Ontem fui a um sebo de livros, encantador apesar dos apelos que nos oferecem as livrarias modernas com seus cafés, espaços de leitura e os últimos lançamentos. Os sebos despertam em mim o gosto pela aventura. Me transformo numa exploradora, andando entre as prateleiras que me atraem como um oásis de letras.
O que me encanta é folhear volumes que trazem uma história secreta, além da própria literatura. Avalio as edições antigas, as capas duras que enobrecem obras vindas sei lá de onde e que estão ali à espera de um novo dono. Livros para mim têm alma. E por mais que cresça meu interesse virtual, eles sempre serão objetos afetivos que carrego para onde bem entender e nos quais aprendo e, às vezes, grifo lições e frases que me tocam.
Busco nas páginas indícios do seu passado, o DNA do antigo dono. Entre as relíquias que já encontrei em livros de sebo, estava o menu de um navio, coisa dos anos 50, com pratos que me fizeram viajar pelos sete mares. Não há limites para a imaginação quando encontramos entre as páginas outros objetos. Cartões, bilhetes, flores secas, recibos esquecidos e as dedicatórias: ''De Pedro para Maria, com amor. 1967.'' Fico pensando onde andarão Pedro e Maria, quase três décadas depois.
Difícil é escolher os livros, gosto de tanta coisa. Mas elejo assuntos, se hoje o filão é literatura americana, amanhã poderá ser literatura regional brasileira e meus olhos se perdem no mapa até encontrar aqueles que me ganham no primeiro instante. Ontem trouxe para casa cinco volumes, como se não existissem uns 300 à espera de estantes que prometo providenciar para tirar obras-primas do chão. Aqui não cabe mais nada e eu ainda compro livros. Será mania, algum traço psicótico ou puro gosto? Há muito tempo desisti da análise e não vivo sem eles. Uns para consumo imediato, alguns que são obras de consulta, outros para os dias em que poderei degustar cada linha sem pressa. Comparo livros com bebidas. Cerveja para o cotidiano, uísque pra desligar a chave de tudo, champanhe para lenta apreciação.

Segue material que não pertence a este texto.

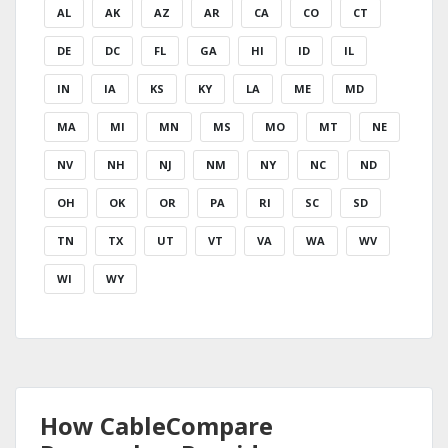
AL
AK
AZ
AR
CA
CO
CT
DE
DC
FL
GA
HI
ID
IL
IN
IA
KS
KY
LA
ME
MD
MA
MI
MN
MS
MO
MT
NE
NV
NH
NJ
NM
NY
NC
ND
OH
OK
OR
PA
RI
SC
SD
TN
TX
UT
VT
VA
WA
WV
WI
WY
How CableCompare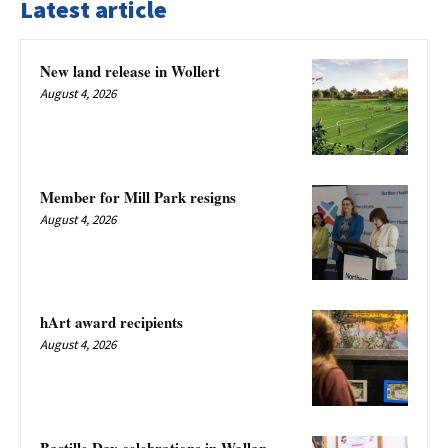
Latest article
New land release in Wollert
August 4, 2026
Member for Mill Park resigns
August 4, 2026
hArt award recipients
August 4, 2026
Bastille Day celebrations in Wallan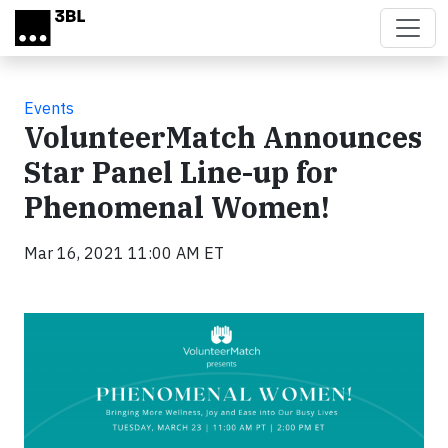
Skip to main content
Events
VolunteerMatch Announces
Star Panel Line-up for
Phenomenal Women!
Mar 16, 2021 11:00 AM ET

Trouxe para casa sonetos de Bocage - os líricos, não os satíricos - uma antologia de Tomás Antônio Gonzaga, um best-seller mundano, um ''guisado de memórias gastronômicas'' de Ruth Reichl - onde ela ensina a conhecer pessoas a partir do quê e de como comem. E, num impulso de maternidade zelosa, também trouxe mais um volume de Monteiro Lobato para as crianças. Para conquistá-las, amarrei o livro com um laço cor de ouro e deixei um bilhete carinhoso. Moscas e garotos a gente pega com mel. Os meninos curtiram, sei que vão ler. Mas, por enquanto, nem folhearam. Vivemos tempos difíceis para ensinar crianças a gostar de ler. É preciso ter idéias, criatividade e, se preciso, preparar uns truques. A história de Lobato concorre, esta semana, com um brinquedo moderno que acabaram de ganhar: a coleção 'Ovos de Dragão' que, eu confesso, é encantadora. Dragões de gelo e dragões de fogo que montam e desmontam, espichando ou encolhendo as asas. Quanta sedução! Mas na hora de dormir, quando bater o aconchego, vamos ler a história de Emília no País da Gramática e o velho encanto da literatura será tão poderoso quanto os animais míticos que vou pôr pra descansar bem longe, bem fechados nas suas caixas. Tenho medo que voem, roubando a cena de outros personagens.